(Collected data)
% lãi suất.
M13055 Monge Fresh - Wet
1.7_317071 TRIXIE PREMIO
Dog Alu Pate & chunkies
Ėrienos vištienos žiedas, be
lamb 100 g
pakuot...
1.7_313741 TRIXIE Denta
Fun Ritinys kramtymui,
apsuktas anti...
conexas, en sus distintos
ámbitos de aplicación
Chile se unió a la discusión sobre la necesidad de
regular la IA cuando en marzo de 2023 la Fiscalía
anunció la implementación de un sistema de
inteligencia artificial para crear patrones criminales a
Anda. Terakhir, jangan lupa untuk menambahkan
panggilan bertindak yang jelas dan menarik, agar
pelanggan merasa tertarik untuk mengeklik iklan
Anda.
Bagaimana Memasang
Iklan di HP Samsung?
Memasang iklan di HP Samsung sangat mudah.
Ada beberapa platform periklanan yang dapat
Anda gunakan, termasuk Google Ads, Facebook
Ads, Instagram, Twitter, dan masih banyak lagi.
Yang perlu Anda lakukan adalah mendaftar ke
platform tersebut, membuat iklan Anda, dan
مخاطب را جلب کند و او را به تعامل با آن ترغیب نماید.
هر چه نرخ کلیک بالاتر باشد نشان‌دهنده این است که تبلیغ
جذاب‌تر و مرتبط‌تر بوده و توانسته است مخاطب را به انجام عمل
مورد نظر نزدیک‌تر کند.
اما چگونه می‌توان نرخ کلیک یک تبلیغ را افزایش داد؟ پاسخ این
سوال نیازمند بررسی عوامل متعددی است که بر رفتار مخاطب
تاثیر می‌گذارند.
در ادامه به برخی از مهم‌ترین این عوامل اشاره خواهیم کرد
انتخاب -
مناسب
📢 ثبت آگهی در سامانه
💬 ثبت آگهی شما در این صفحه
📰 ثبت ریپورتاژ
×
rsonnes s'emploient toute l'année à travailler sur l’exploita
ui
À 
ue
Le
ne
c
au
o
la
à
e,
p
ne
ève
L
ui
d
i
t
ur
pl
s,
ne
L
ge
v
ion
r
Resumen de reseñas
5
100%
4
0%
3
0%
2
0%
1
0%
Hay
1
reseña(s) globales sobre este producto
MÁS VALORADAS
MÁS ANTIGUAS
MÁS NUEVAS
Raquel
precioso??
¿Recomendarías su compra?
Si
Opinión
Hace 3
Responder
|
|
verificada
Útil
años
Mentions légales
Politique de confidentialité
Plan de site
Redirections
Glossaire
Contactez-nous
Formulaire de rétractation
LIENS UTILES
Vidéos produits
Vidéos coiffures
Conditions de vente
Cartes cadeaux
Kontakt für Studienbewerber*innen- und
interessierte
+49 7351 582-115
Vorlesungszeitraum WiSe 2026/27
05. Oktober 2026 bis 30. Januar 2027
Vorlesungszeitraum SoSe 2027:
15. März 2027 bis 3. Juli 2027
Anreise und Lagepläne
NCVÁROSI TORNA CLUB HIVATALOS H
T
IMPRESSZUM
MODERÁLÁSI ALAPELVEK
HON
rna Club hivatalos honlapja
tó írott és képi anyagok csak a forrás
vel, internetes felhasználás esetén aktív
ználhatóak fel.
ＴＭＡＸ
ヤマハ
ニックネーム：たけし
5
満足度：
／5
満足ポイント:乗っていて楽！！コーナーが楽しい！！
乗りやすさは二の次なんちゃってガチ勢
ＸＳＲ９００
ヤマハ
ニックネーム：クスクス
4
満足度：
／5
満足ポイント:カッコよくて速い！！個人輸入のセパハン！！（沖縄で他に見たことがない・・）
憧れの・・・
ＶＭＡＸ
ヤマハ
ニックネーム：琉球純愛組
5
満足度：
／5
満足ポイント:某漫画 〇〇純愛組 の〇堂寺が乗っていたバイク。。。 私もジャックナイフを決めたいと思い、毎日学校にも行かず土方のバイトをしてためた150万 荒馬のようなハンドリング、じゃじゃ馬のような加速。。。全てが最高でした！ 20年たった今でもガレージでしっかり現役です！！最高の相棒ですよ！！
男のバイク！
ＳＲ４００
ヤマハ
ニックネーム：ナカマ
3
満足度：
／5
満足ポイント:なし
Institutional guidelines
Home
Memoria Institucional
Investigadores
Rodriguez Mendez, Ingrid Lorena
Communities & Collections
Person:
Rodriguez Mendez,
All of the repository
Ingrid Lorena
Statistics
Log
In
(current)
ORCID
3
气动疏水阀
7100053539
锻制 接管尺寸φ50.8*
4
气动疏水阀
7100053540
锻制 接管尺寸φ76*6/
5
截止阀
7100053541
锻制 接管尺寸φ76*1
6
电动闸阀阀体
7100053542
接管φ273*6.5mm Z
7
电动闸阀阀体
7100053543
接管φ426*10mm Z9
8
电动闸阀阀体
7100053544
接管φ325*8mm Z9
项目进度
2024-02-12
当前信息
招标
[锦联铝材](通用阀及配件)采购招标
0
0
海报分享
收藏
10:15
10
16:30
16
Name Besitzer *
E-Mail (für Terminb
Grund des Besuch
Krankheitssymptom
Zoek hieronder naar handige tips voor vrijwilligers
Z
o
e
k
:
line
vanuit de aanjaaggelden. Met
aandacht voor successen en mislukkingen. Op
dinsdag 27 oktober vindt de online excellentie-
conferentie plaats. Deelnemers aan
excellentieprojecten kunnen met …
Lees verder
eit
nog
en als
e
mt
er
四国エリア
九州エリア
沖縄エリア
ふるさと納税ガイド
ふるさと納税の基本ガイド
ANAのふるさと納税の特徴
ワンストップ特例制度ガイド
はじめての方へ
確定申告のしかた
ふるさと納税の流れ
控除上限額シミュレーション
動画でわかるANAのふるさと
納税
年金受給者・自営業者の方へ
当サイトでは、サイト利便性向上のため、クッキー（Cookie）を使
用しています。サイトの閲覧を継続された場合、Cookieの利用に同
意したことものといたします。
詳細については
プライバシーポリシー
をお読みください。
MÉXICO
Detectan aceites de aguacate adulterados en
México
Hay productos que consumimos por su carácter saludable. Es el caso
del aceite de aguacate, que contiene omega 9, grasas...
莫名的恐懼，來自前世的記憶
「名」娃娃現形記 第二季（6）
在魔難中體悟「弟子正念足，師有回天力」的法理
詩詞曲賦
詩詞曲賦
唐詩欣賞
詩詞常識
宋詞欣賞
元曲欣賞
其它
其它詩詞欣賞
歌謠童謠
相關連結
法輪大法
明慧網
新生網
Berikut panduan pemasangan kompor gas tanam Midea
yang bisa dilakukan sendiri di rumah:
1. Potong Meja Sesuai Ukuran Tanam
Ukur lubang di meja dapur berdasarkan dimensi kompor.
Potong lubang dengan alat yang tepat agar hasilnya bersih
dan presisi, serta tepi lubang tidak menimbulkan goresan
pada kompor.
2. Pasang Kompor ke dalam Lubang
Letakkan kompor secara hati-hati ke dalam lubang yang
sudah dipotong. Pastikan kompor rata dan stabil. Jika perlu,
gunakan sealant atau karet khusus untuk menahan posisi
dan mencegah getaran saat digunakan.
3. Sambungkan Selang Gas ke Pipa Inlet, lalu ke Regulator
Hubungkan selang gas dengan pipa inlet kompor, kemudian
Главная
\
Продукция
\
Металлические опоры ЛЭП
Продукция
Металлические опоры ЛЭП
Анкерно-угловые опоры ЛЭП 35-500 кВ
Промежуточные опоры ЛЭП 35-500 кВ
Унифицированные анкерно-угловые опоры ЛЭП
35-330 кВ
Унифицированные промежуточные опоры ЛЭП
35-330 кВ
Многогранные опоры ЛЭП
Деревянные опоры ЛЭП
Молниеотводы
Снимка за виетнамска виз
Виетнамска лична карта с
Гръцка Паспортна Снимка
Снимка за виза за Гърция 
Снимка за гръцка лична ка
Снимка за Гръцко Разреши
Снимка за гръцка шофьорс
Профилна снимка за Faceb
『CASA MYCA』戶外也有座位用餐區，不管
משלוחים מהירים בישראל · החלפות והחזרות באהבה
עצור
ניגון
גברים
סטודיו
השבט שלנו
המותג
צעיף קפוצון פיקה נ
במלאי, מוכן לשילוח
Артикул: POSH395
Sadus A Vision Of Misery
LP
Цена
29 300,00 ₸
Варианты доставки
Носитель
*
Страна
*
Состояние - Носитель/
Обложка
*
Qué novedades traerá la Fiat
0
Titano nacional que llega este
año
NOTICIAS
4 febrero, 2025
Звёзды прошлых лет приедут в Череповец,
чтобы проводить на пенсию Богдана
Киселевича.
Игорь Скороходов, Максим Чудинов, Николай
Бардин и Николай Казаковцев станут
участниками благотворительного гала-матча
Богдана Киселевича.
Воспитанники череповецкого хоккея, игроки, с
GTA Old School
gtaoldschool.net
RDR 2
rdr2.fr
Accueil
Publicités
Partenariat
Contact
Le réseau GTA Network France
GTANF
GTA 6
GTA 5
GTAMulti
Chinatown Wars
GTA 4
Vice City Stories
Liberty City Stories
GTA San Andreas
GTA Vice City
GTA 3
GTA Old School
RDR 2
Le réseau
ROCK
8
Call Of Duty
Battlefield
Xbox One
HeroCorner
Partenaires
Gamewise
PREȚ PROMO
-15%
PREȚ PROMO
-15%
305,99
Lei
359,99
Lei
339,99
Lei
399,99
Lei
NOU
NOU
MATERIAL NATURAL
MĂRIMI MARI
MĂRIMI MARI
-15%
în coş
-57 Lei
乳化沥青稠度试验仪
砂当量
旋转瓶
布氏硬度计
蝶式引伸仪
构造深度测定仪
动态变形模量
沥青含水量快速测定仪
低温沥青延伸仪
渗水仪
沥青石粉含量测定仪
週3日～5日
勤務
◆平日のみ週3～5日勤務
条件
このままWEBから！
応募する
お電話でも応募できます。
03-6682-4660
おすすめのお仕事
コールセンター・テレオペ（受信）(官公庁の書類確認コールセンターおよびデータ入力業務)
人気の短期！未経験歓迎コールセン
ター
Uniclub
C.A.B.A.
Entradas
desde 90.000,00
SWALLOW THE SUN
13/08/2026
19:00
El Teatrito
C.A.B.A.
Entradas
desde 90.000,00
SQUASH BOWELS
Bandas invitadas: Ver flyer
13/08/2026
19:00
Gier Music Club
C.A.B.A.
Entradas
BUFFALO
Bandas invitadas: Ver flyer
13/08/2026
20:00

**EXERCISE:**
Transcribe the entries above word for word, from the first line through the line containing "Ada beberapa platform periklanan yang dapat", and nothing else.

**OUTPUT FOR THIS TASK:**
% lãi suất.
M13055 Monge Fresh - Wet
1.7_317071 TRIXIE PREMIO
Dog Alu Pate & chunkies
Ėrienos vištienos žiedas, be
lamb 100 g
pakuot...
1.7_313741 TRIXIE Denta
Fun Ritinys kramtymui,
apsuktas anti...
conexas, en sus distintos
ámbitos de aplicación
Chile se unió a la discusión sobre la necesidad de
regular la IA cuando en marzo de 2023 la Fiscalía
anunció la implementación de un sistema de
inteligencia artificial para crear patrones criminales a
Anda. Terakhir, jangan lupa untuk menambahkan
panggilan bertindak yang jelas dan menarik, agar
pelanggan merasa tertarik untuk mengeklik iklan
Anda.
Bagaimana Memasang
Iklan di HP Samsung?
Memasang iklan di HP Samsung sangat mudah.
Ada beberapa platform periklanan yang dapat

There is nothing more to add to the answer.